Reproduce all of the entries character for character, while leaving out any pictures they contain.
══ Input data ══
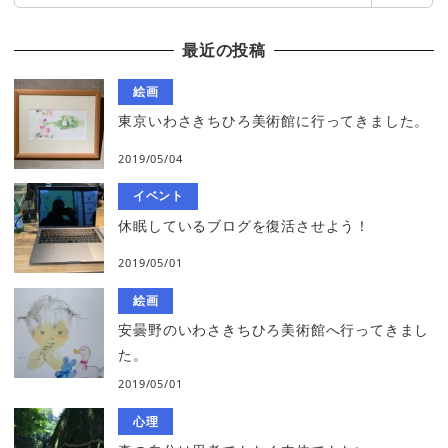
最近の投稿
絵画
東京いわさきちひろ美術館に行ってきました。
2019/05/04
イベント
休眠しているブログを復活させよう！
2019/05/01
絵画
安曇野のいわさきちひろ美術館へ行ってきまし
た。
2019/05/01
心理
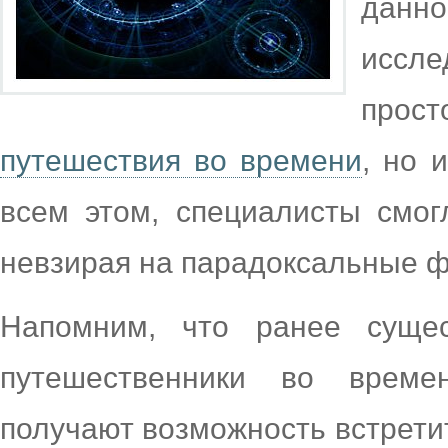
данн
иссл
про
путешествия во времени
, но 
всем этом, специалисты смог
невзирая на парадоксальные ф
Напомним, что ранее сущес
путешественники во време
получают возможность встрети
═══
Answer for the task ->
最近の投稿
絵画
東京いわさきちひろ美術館に行ってきました。
2019/05/04
イベント
休眠しているブログを復活させよう！
2019/05/01
絵画
安曇野のいわさきちひろ美術館へ行ってきまし
た。
2019/05/01
心理
данн
иссл
про
путешествия во времени
, но 
всем этом, специалисты смог
невзирая на парадоксальные ф
Напомним, что ранее сущес
путешественники во време
получают возможность встрети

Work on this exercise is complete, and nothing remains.